There has to be a clear demand for our support. For example, if we try and
impose Anti-Corruption Commissions as a condition of our aid but there is no
willingness for action, there will be limited success. So we need buy-in.
Strategies. As in Sierra Leone, we need to support partner countries’ national
strategies for justice sector reform. Or at least make sure our support fits
within a wider plan. One-off activities (such as a little bit of training for a
particular judge) seldom have a long lasting effect if at the same time we don’t
work to improve the performance of the organisations where they work.
Measurable and sustainable impact. We want to have confidence that our support
is genuinely making a long term difference and improving the lives of the poor.
Coordination. Partner governments need to lead coordination of assistance
provided by a huge number of different donors and NGOs. Civil servants in poor
countries don’t have the same range of expertise as you find in developed
nations. A small number of civil servants are the target of missions. We should
avoid duplication – with other UK projects, or international support.
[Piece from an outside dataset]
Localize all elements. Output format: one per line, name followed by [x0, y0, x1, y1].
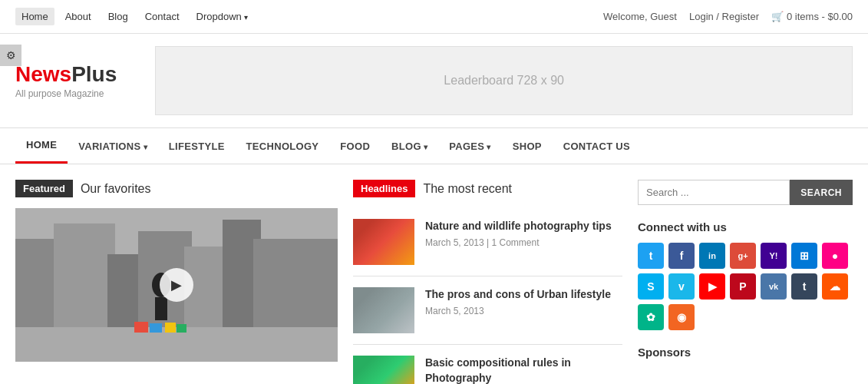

Prioritisation. Our assistance needs to support the priorities of our partners.
And we should also target our own finite UK resources towards countries,
international organisations or themes identified by the government as a major
priority.
We see the Justice Assistance Network as being about sharing expertise across
government and improving communication. We’re already working together well in
many countries, and the Network will further strengthen this.
We can expect to see more justice as a result of our efforts. In short, by
working better together, we will help make sure that orphans in Malawi, women
and girls in Eastern DRC or landless people in Bangladesh can prosper, in
freedom from fear and freedom from want.